◆ **Task brief**:
Among the lines below, restate word for word only those from the line with "económicas derivadas de la crisis climática" through the line with "La ONU culpa a los combustibles", with both end lines kept.

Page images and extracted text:
· · · · ·
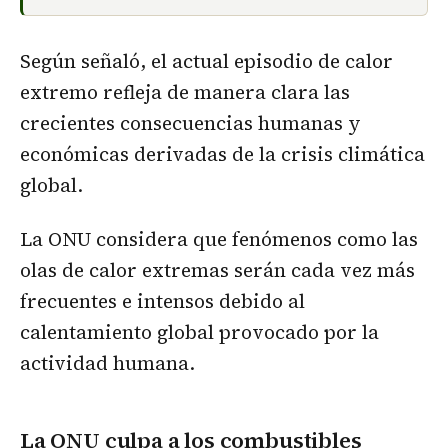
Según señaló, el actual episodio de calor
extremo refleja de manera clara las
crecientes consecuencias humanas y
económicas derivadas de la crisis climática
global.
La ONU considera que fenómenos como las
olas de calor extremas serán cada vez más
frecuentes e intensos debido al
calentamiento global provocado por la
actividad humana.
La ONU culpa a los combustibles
· · · · ·
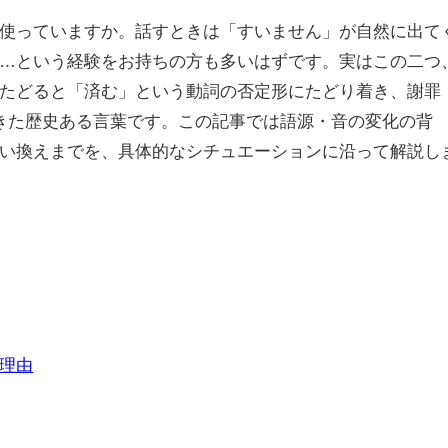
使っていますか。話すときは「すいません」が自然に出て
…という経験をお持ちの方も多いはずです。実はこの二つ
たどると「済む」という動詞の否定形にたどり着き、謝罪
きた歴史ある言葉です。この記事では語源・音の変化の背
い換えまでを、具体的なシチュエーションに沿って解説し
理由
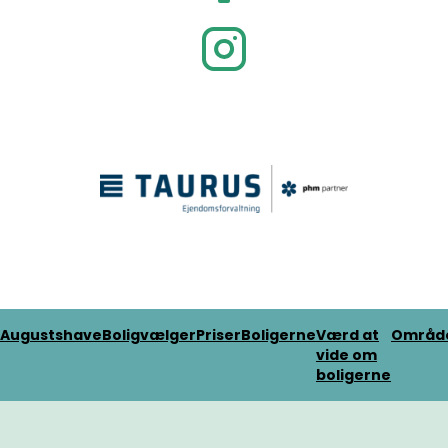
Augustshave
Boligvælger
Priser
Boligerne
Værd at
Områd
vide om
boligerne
· · · · ·
◆ **Your response**:
económicas derivadas de la crisis climática
global.
La ONU considera que fenómenos como las
olas de calor extremas serán cada vez más
frecuentes e intensos debido al
calentamiento global provocado por la
actividad humana.
La ONU culpa a los combustibles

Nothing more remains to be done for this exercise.